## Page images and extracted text
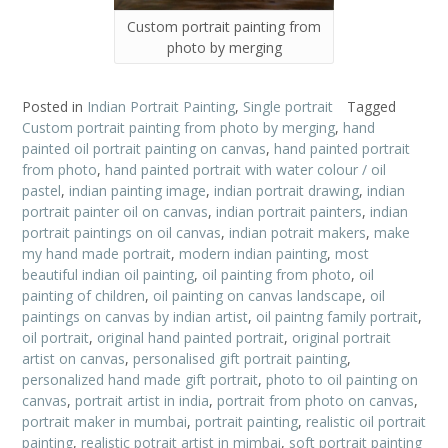
Custom portrait painting from
photo by merging
Posted in
Indian Portrait Painting
,
Single portrait
Tagged
Custom portrait painting from photo by merging
,
hand
painted oil portrait painting on canvas
,
hand painted portrait
from photo
,
hand painted portrait with water colour / oil
pastel
,
indian painting image
,
indian portrait drawing
,
indian
portrait painter oil on canvas
,
indian portrait painters
,
indian
portrait paintings on oil canvas
,
indian potrait makers
,
make
my hand made portrait
,
modern indian painting
,
most
beautiful indian oil painting
,
oil painting from photo
,
oil
painting of children
,
oil painting on canvas landscape
,
oil
paintings on canvas by indian artist
,
oil paintng family portrait
,
oil portrait
,
original hand painted portrait
,
original portrait
artist on canvas
,
personalised gift portrait painting
,
personalized hand made gift portrait
,
photo to oil painting on
canvas
,
portrait artist in india
,
portrait from photo on canvas
,
portrait maker in mumbai
,
portrait painting
,
realistic oil portrait
painting
,
realistic potrait artist in mimbai
,
soft portrait painting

## REQUIRED WORK
Say how many lines in the records hold the word "gift", giving the number by itself.

## REPLY
2